Après le cousin Gilbert dans l’excellent Une vie d’huissier, Dav Guedin a mis la main sur un autre cahier familial (ou presque) dans lequel Jacques, alors nonagénaire, a recueilli les souvenirs de sa vie. M’ouais, le même type de récit biographique sur un Monsieur Tout-le-monde ? Cela ne va pas faire trop répétitif ? Jettes-y quand même coup d’œil insiste sa mère, il devrait te plaire, c’est un sacré gaillard et puis, ta mamie l’adorait. Ce dernier détail va faire la différence. Il faut dire que pour Dav, sa grand-mère est la personne la plus chère à son existence (avec sa maman évidemment). Si elle pensait que ce François était un bon gars, ça mérite qu’il s’y intéresse aussi. Bien lui en a pris, mais plutôt que de refaire un album similaire à celui sur son cousin, l’auteur a préféré se concentrer sur quelques mois de 1944, au moment où le sens du vent de la guerre venait de radicalement tourner.

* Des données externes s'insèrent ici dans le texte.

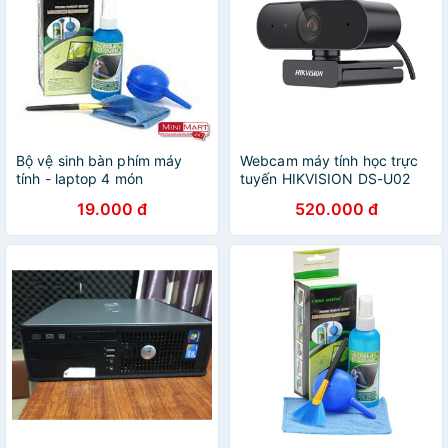
Bộ vệ sinh bàn phím máy
Webcam máy tính học trực
tính - laptop 4 món
tuyến HIKVISION DS-U02
full HD
19.000 đ
520.000 đ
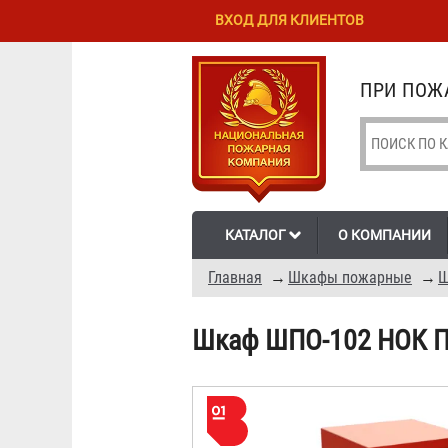
Перейти к
Skip to
ВХОД ДЛЯ КЛИЕНТОВ
основному
navigation
содержанию
ПРИ ПОЖА
КАТАЛОГ
О КОМПАНИИ
Главная
→
Шкафы пожарные
→
Ш
Шкаф ШПО-102 НОК 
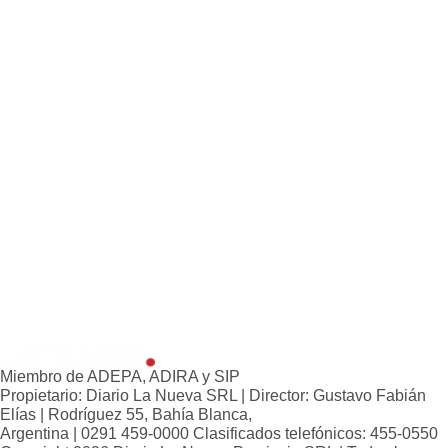
Loterías
Datos Útiles
Fúnebres
Edictos
Teléfonos de urgencia
Miembro de ADEPA, ADIRA y SIP
Propietario: Diario La Nueva SRL | Director: Gustavo Fabián
Elías | Rodríguez 55, Bahía Blanca,
Argentina | 0291 459-0000 Clasificados telefónicos: 455-0550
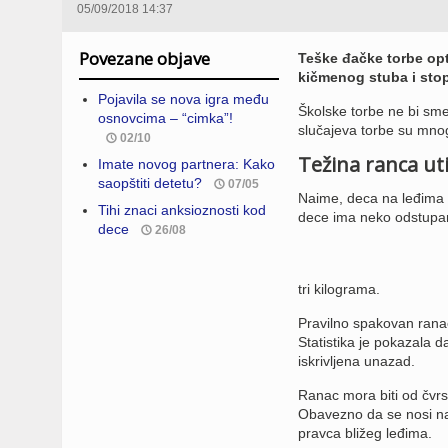
05/09/2018 14:37
Povezane objave
Teške đačke torbe opt
kičmenog stuba i sto
Pojavila se nova igra među
Školske torbe ne bi sme
osnovcima – “cimka”!
slučajeva torbe su mno
02/10
Težina ranca ut
Imate novog partnera: Kako
saopštiti detetu?
07/05
Naime, deca na leđima v
Tihi znaci anksioznosti kod
dece ima neko odstupanj
dece
26/08
tri kilograma.
Pravilno spakovan ranac 
Statistika je pokazala d
iskrivljena unazad.
Ranac mora biti od čvrs
Obavezno da se nosi na
pravca bližeg leđima.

Pour autant, le scénariste ne rejoue pas Le Jour le plus long et reste fidèle à ses préoccupations de toujours : l’humain, l’individu et ses relations avec son milieu social. Il offre ainsi un portrait saisissant de ressenti et de force d’un enfant urbain déraciné et lâché dans la ruralité d’avant la mécanisation. Au passage, Guedin propose également une fresque globale, réaliste et nullement caricaturale de ce coin de pays cher à son cœur. Ici, c’est le travail de la terre qui dicte le rythme et tout le monde met la main à la pâte. En échange, si les récoltes sont bonnes, les estomacs seront bien remplis (chose cruciale en ces temps de pénuries et de rationnement) et personne ne sera oublié autour de la table. Bienveillance, respect et acceptation des autres, peu importe d’où ils viennent, cet état d’esprit ancestral perdure encore aujourd’hui. En effet, l’exploitation existe toujours et a été transformée en ferme pédagogique où les parents de Dav œuvrent en tant que «famille d’accueil».

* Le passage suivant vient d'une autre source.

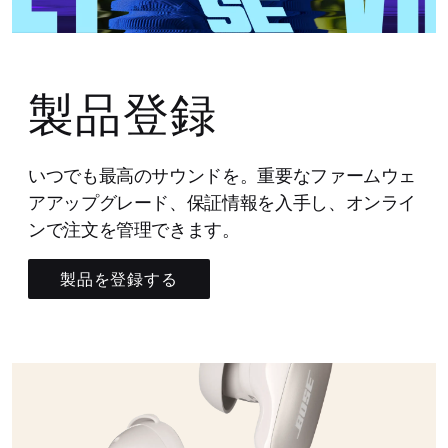
製品登録
いつでも最高のサウンドを。重要なファームウェ
アアップグレード、保証情報を入手し、オンライ
ンで注文を管理できます。
製品を登録する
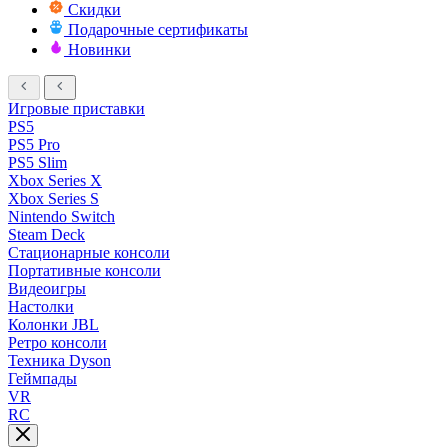
Скидки
Подарочные сертификаты
Новинки
Игровые приставки
PS5
PS5 Pro
PS5 Slim
Xbox Series X
Xbox Series S
Nintendo Switch
Steam Deck
Стационарные консоли
Портативные консоли
Видеоигры
Настолки
Колонки JBL
Ретро консоли
Техника Dyson
Геймпады
VR
RC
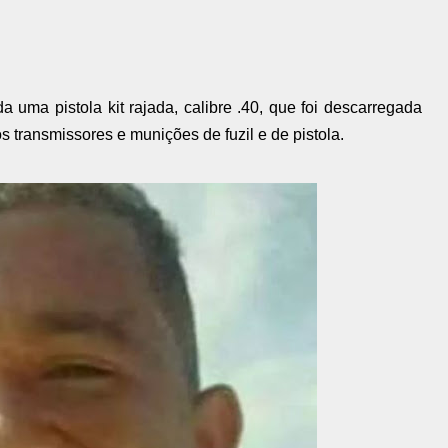
 uma pistola kit rajada, calibre .40, que foi descarregada
os transmissores e munições de fuzil e de pistola.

Généreux comme à son habitude, le dessinateur fait feu de tout bois et présente des planches grouillantes de vitalité et de détails. Se basant sur des photographies d’époque, il recrée avec enthousiasme et juste ce qu’il faut de gouaillerie tout un pan de la vie d’antan. Traditions disparues, gestes ancestraux passés à l’as avec l’arrivée des tracteurs, personnages dans leur jus, sans oublier les indispensables racontars - plus ou moins - héroïques et autres coups fourrés ciblant les Allemands, l’ensemble se lit comme un véritable roman d’aventure doublé d’un documentaire exemplaire.
Importante œuvre de mémoire alors que les derniers survivants de cette époque sont sur le point de disparaître, frappant exposé sur la générosité et le partage, sans oublier un touchant témoignage de l’amour que porte l’auteur aux siens, Moisson 44 est une lecture pour toutes et tous, de sept ans à soixante-dix-sept ans (et plus).
Voici l'évocation d'un petit parisien réfugié en Normandie en 1944. Il sera aux premières loges pour vivre le débarquement allié quand les américains ont sauvé notre pays du joug nazi. J'aime bien rappeler certains faits historiques que certains ont d'ailleurs totalement gommé de la mémoire afin peut-être de louer la gloire de la sainte Russie. Très peu pour moi.
Le portrait de ce gamin durant la Seconde Guerre Mondiale donne lieu à un récit choral. On se rendra compte qu'il y a eu également des moments assez heureux malgré tout. C'est également un bel hommage aux gens de la campagne pour une fois vu sous un meilleur jour. Certaines personnes qui en ont bavé dans leur vie reste toujours du bon côté à savoir celui de la tolérance, du pardon et de l'acceptation.
On apprendra également que les occupants allemands payaient leur dû avec politesse à la ferme alors que les anglais piquaient les poules sans payer. Oui, dans les faits, chacun a vécu la guerre un peu différemment. C'est toujours bon d'entendre des témoignages qui restituent ce genre de choses.
Cela n'enlève rien à l'illégitimité de l'Occupation nazie et aux horreurs commises dans leur chasse aux résistants ainsi qu'à la fin de la guerre en très mauvais perdant. Il ne faut jamais oublier que beaucoup de gens ont néanmoins souffert de cette terrible guerre...
Le dessin en noir et blanc s'est légèrement amélioré depuis « une vie d'huissier » avec une reconnaissance plus facile des visages des différents personnages. Le trait est toujours aussi épais ce qui n'est pas mon style préféré.
J'ai bien aimé cette BD qui respire la tendresse dans un monde en feu et à sang.